When you’re starting out with bedside ultrasound, it’s tempting to save yourself a few seconds and use the probe that’s set as the default probe for whatever you want to scan. This is a rookie error. The reason there are different probes is that any single probe design and its corresponding frequency range represents a series of trade-offs. The biggest trade-off is between resolution and depth of view. The other is between scope (the size and shape of the sound beam) and resolution. For more depth, for example to see the back of the liver, you need a lower-frequency probe but this limits the image resolution or detail that is seen. High-frequency probes are great for detail work, for example with tendons or vessels, but have limited depth of penetration and are therefore limited to superficial structures.
With scope, the wider or more fan-shaped the beam, the lower the resolution. The higher resolution seen with linear beam arrays comes with a smaller lateral field of view or scope.

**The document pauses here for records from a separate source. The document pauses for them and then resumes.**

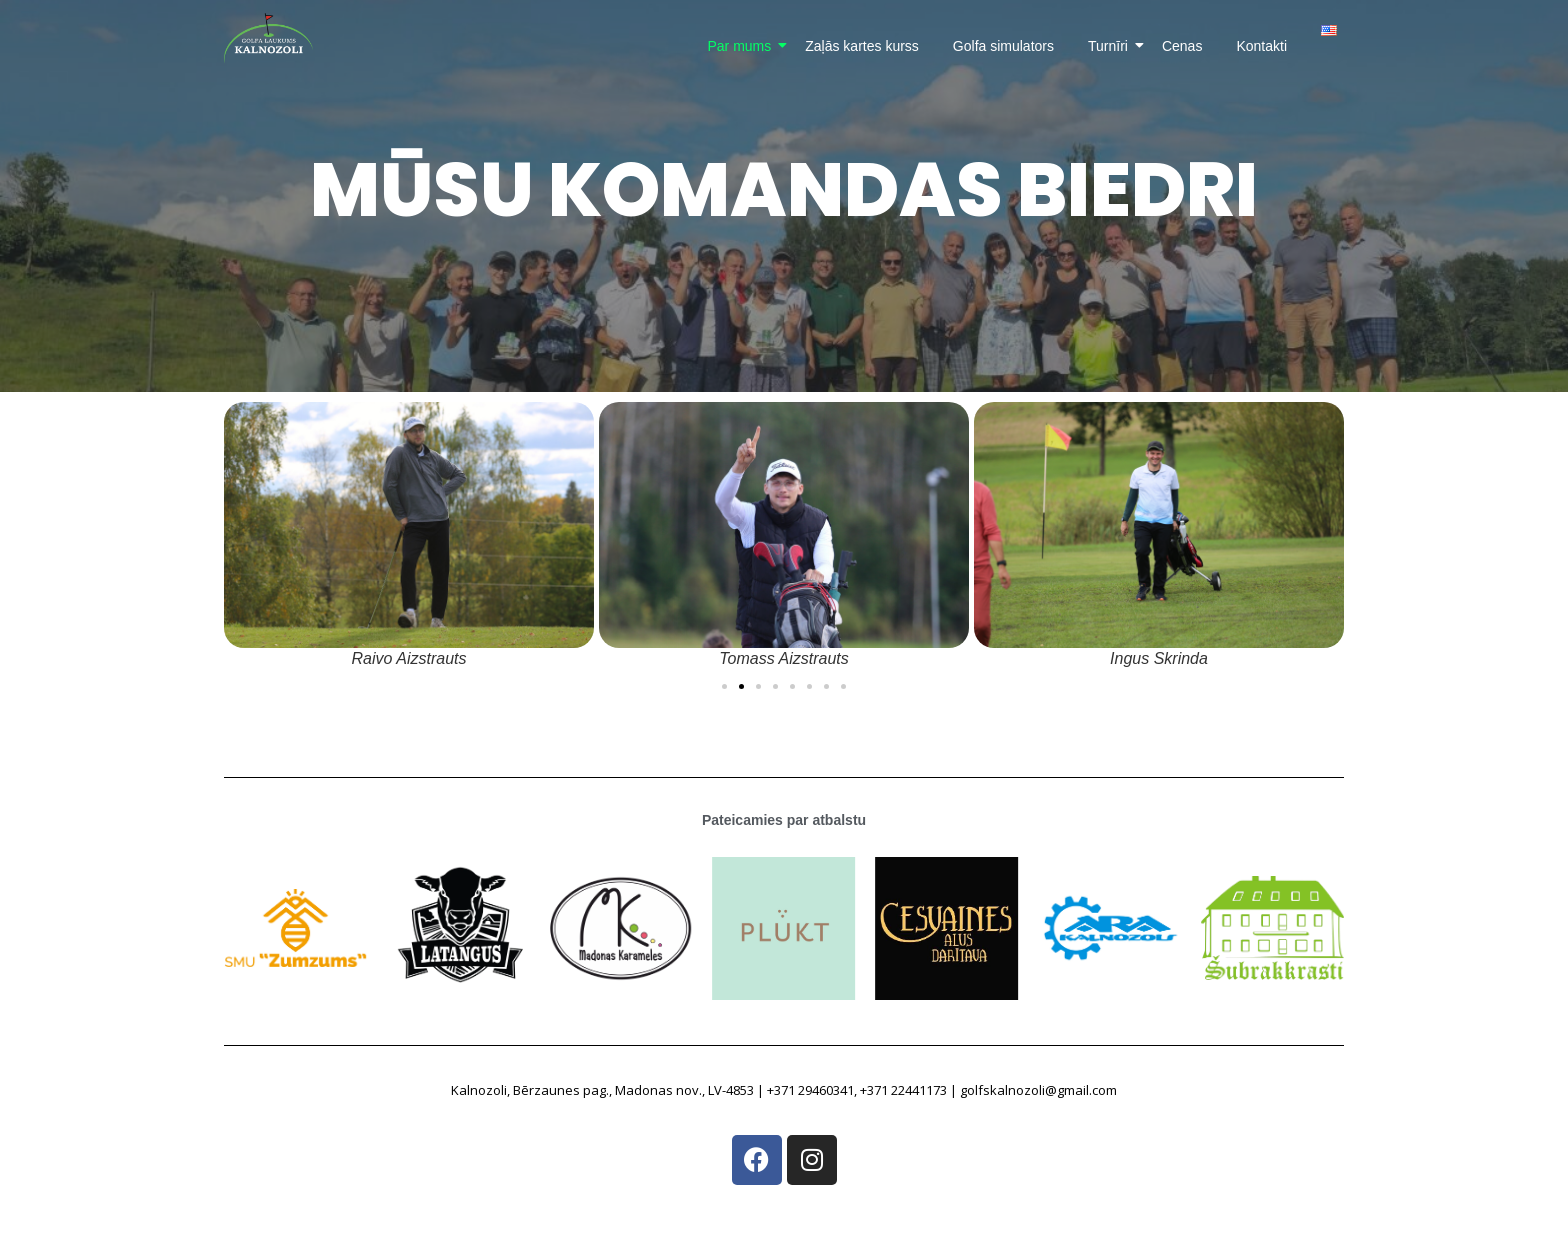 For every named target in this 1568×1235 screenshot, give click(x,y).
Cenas (1182, 46)
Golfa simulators (1003, 46)
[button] (724, 686)
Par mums (742, 46)
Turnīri (1111, 46)
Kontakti (1261, 46)
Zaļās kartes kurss (862, 46)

Therefore when scanning abdomens, use the low-frequency, curved probe (good depth, wide scope, lower detail). When scanning superficial structures such as vessels or for foreign bodies, use the high-frequency, linear probe (shallow depth, high detail, narrow scope). When scanning the heart use the small-footprint, wide-scope probe with the lower frequency. This allows you to get between the ribs (small footprint) and see all the cardiac chambers (greater depth) but does compromise on the detail which is an acceptable tradeoff with cardiac sonography.